Shell may seek fast ramp up at Prelude offshore Australia

June 11, 2019

Offshore staff

TOKYO – The first LNG shipment has sailed from the Shell-operated Prelude FLNG facility, 475 km (295 mi) northeast of Broome, Western Australia.

The Valencia Knutsen, a Spanish-flagged tanker, is transporting the cargo from the Prelude complex in block WA-44-L.

According to Shell’s partner INPEX, the FLNG vessel gathers, processes, stores, and offloads natural gas and condensate products.

Gas production started last December, followed by the initial shipment of condensate in March 2019.

Wood Mackenzie senior analyst Daniel Toleman pointed out that the first LNG cargo departed more than eight years after the project’s final investment decision (FID) and nearly two years after the FLNG facility arrived in Australia.

“How fast Prelude delivers its second and third cargo and ramps up to plateau output will be a key indicator of success,” he claimed.

“Shell will be keen to ramp up to full production quickly to counteract any reserves impact from the already producing and connected Ichthys field.”

Front-end engineering design started earlier this year for the Crux field, which will also send production to the FLNG vessel. “We expect an FID late next year with first production in 2025,” Toleman said.
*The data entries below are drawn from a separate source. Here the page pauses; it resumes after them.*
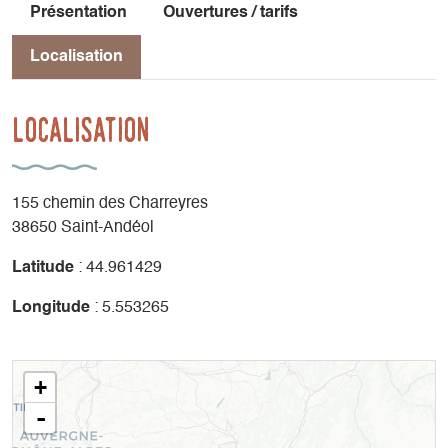
Présentation
Ouvertures / tarifs
Localisation
Localisation
155 chemin des Charreyres
38650 Saint-Andéol
Latitude
: 44.961429
Longitude
: 5.553265
+
-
Later this year Shell plans to spud the Bratwurst exploration well. If this leads to a significant gas discovery, the volumes could also be developed via the Prelude facility. 

With Prelude onstream, Australia is set to export more than 80 MMt/ytr of LNG, Toleman continued, which means it would overtake Qatar as the world’s largest LNG producer.

“The completion of Prelude marks the end of the Australian greenfield LNG boom. The next investment cycle is already in sight, with backfill projects – Scarborough, Barossa, Browse, Arrow and Crux – vying for FID.”